Correlation Between Harmony Gold and Griffon
Can any of the company-specific risk be diversified away by investing in both Harmony Gold and Griffon at the same time? Although using a correlation coefficient on its own may not help to predict future stock returns, this module helps to understand the diversifiable risk of combining Harmony Gold and Griffon into the same portfolio, which is an essential part of the fundamental portfolio management process.
By analyzing existing cross correlation between Harmony Gold Mining and Griffon, you can compare the effects of market volatilities on Harmony Gold and Griffon and check how they will diversify away market risk if combined in the same portfolio for a given time horizon. You can also utilize pair trading strategies of matching a long position in Harmony Gold with a short position of Griffon. Check out your portfolio center. Please also check ongoing floating volatility patterns of Harmony Gold and Griffon.
Diversification Opportunities for Harmony Gold and Griffon
-0.37 | Correlation Coefficient |
Very good diversification
The 3 months correlation between Harmony and Griffon is -0.37. Overlapping area represents the amount of risk that can be diversified away by holding Harmony Gold Mining and Griffon in the same portfolio, assuming nothing else is changed. The correlation between historical prices or returns on Griffon and Harmony Gold is a relative statistical measure of the degree to which these equity instruments tend to move together. The correlation coefficient measures the extent to which returns on Harmony Gold Mining are associated (or correlated) with Griffon. Values of the correlation coefficient range from -1 to +1, where. The correlation of zero (0) is possible when the price movement of Griffon has no effect on the direction of Harmony Gold i.e., Harmony Gold and Griffon go up and down completely randomly.
Pair Corralation between Harmony Gold and Griffon
Assuming the 90 days horizon Harmony Gold Mining is expected to generate 2.32 times more return on investment than Griffon. However, Harmony Gold is 2.32 times more volatile than Griffon. It trades about 0.1 of its potential returns per unit of risk. Griffon is currently generating about 0.09 per unit of risk. If you would invest 202.00 in Harmony Gold Mining on September 4, 2024 and sell it today you would earn a total of 748.00 from holding Harmony Gold Mining or generate 370.3% return on investment over 90 days.

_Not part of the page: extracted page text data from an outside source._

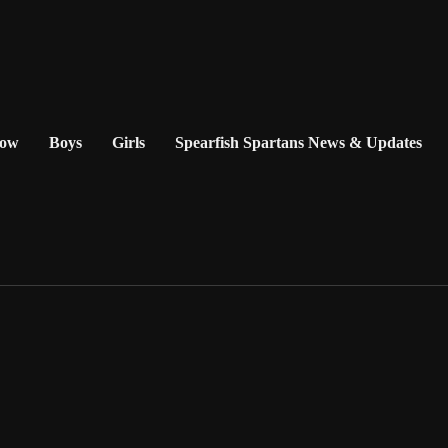
Now
Boys
Girls
Spearfish Spartans News & Updates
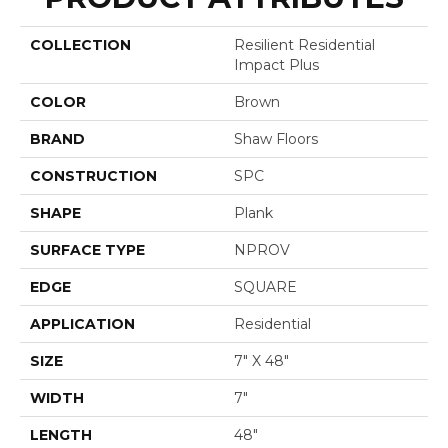
COLLECTION
Resilient Residential
Impact Plus
COLOR
Brown
BRAND
Shaw Floors
CONSTRUCTION
SPC
SHAPE
Plank
SURFACE TYPE
NPROV
EDGE
SQUARE
APPLICATION
Residential
SIZE
7" X 48"
WIDTH
7"
LENGTH
48"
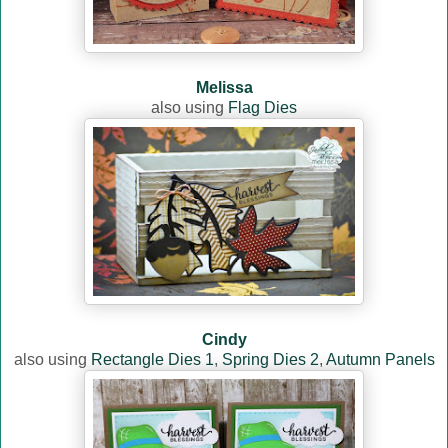
Melissa
also using
Flag Dies
Cindy
also using
Rectangle Dies 1
,
Spring Dies 2
,
Autumn Panels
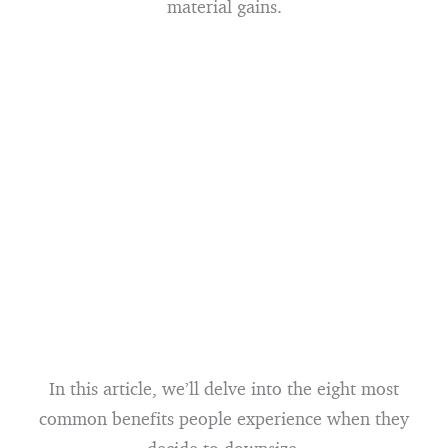
material gains.
In this article, we’ll delve into the eight most
common benefits people experience when they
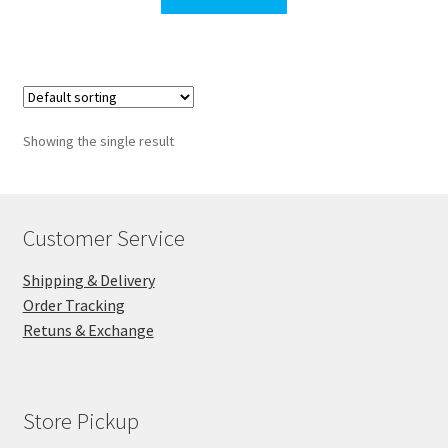
$129.00.
$93.00.
Showing the single result
Customer Service
Shipping & Delivery
Order Tracking
Retuns & Exchange
Store Pickup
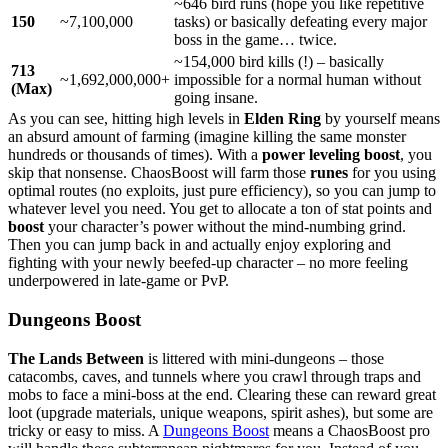
~646 bird runs (hope you like repetitive
150
~7,100,000
tasks) or basically defeating every major
boss in the game… twice.
~154,000 bird kills (!) – basically
713
~1,692,000,000+
impossible for a normal human without
(Max)
going insane.
As you can see, hitting high levels in
Elden Ring
by yourself means
an absurd amount of farming (imagine killing the same monster
hundreds or thousands of times). With a
power leveling boost
, you
skip that nonsense. ChaosBoost will farm those
runes
for you using
optimal routes (no exploits, just pure efficiency), so you can jump to
whatever level you need. You get to allocate a ton of stat points and
boost
your character’s power without the mind-numbing grind.
Then you can jump back in and actually enjoy exploring and
fighting with your newly beefed-up character – no more feeling
underpowered in late-game or PvP.
Dungeons Boost
The Lands Between
is littered with mini-dungeons – those
catacombs, caves, and tunnels where you crawl through traps and
mobs to face a mini-boss at the end. Clearing these can reward great
loot (upgrade materials, unique weapons, spirit ashes), but some are
tricky or easy to miss. A
Dungeons Boost
means a ChaosBoost pro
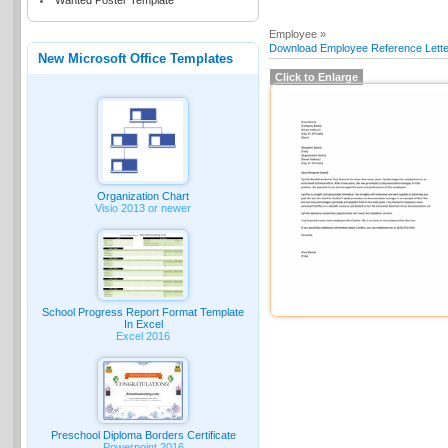
Wanted Poster Template
Employee »
Download Employee Reference Lette
New Microsoft Office Templates
Click to Enlarge
Organization Chart
Visio 2013 or newer
School Progress Report Format Template
In Excel
Excel 2016
Preschool Diploma Borders Certificate
Powerpoint 2016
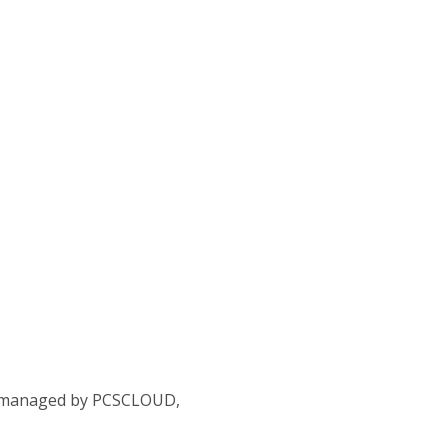
ta managed by PCSCLOUD,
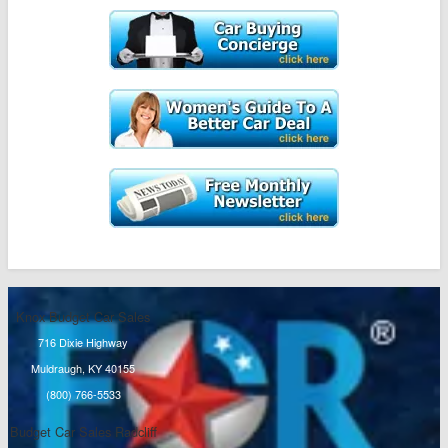
Knox Budget Car Sales
716 Dixie Highway
Muldraugh, KY 40155
(800) 766-5533
Budget Car Sales Radcliff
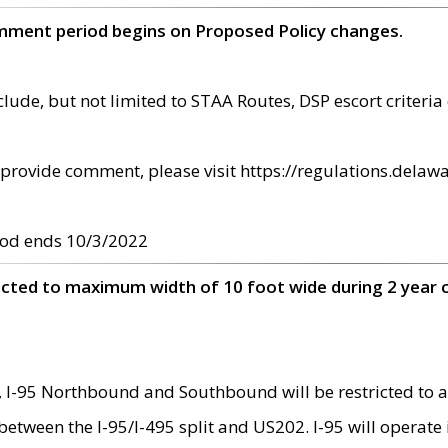
omment period begins on Proposed Policy changes.
ude, but not limited to STAA Routes, DSP escort criteria 
provide comment, please visit https://regulations.delawa
od ends 10/3/2022
ricted to maximum width of 10 foot wide during 2 year 
 I-95 Northbound and Southbound will be restricted to a
d between the I-95/I-495 split and US202. I-95 will operate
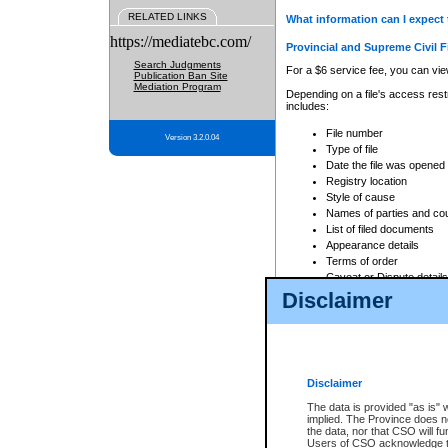
RELATED LINKS
What information can I expect 
https://mediatebc.com/
Provincial and Supreme Civil F
Search Judgments
For a $6 service fee, you can view
Publication Ban Site
Mediation Program
Depending on a file's access restr
includes:
File number
Version 3.2.0.04
Type of file
Date the file was opened
Registry location
Style of cause
Names of parties and co
List of filed documents
Appearance details
Terms of order
Caveat or Dispute details
Disclaimer
Access is based on publicly avail
none at all.
In addition, Court Services Branc
practices. When conducting a sear
viewable through CSO eSearch. Se
Disclaimer
Court of Appeal Files
The data is provided "as is" 
For a $6 service fee, you can view
implied. The Province does n
the data, nor that CSO will fun
Depending on a file's access restri
Users of CSO acknowledge th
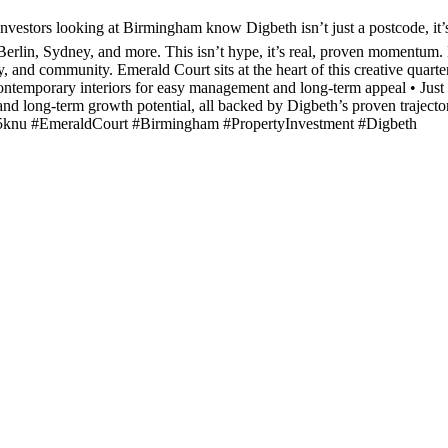
Investors looking at Birmingham know Digbeth isn’t just a postcode, it
rlin, Sydney, and more. This isn’t hype, it’s real, proven momentum. Hi
ty, and community. Emerald Court sits at the heart of this creative qua
d contemporary interiors for easy management and long-term appeal • Jus
nd long-term growth potential, all backed by Digbeth’s proven trajector
z3fy5knu #EmeraldCourt #Birmingham #PropertyInvestment #Digbeth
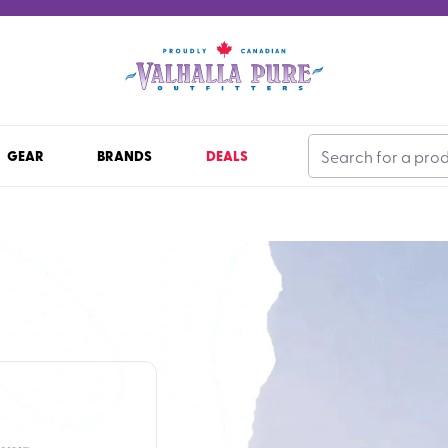
GEAR
BRANDS
DEALS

Time Period | 3 Months [change] |
Direction | Moves Against |
Strength | Insignificant |
Accuracy | 65.25% |
Values | Daily Returns |
Harmony Gold Mining vs. Griffon
Performance |
Timeline |
Harmony Gold Mining |
Griffon |
Harmony Gold and Griffon Volatility Contrast
Predicted Return Density |
Returns |
Pair Trading with Harmony Gold and Griffon
The main advantage of trading using opposite Harmony Gold and Griffon positions is that it hedges away some unsystematic risk. Because of two separate transactions, even if Harmony Gold position performs unexpectedly, Griffon can make up some of the losses. Pair trading also minimizes risk from directional movements in the market. For example, if an entire industry or sector drops because of unexpected headlines, the short position in Griffon will offset losses from the drop in Griffon's long position.Harmony Gold vs. Where Food Comes | Harmony Gold vs. ServiceNow | Harmony Gold vs. Hasbro Inc | Harmony Gold vs. Playtika Holding Corp |
Griffon vs. Steel Partners Holdings | Griffon vs. Brookfield Business Partners | Griffon vs. Tejon Ranch Co | Griffon vs. Compass Diversified Holdings |
Check out your portfolio center.Note that this page's information should be used as a complementary analysis to find the right mix of equity instruments to add to your existing portfolios or create a brand new portfolio. You can also try the Headlines Timeline module to stay connected to all market stories and filter out noise. Drill down to analyze hype elasticity.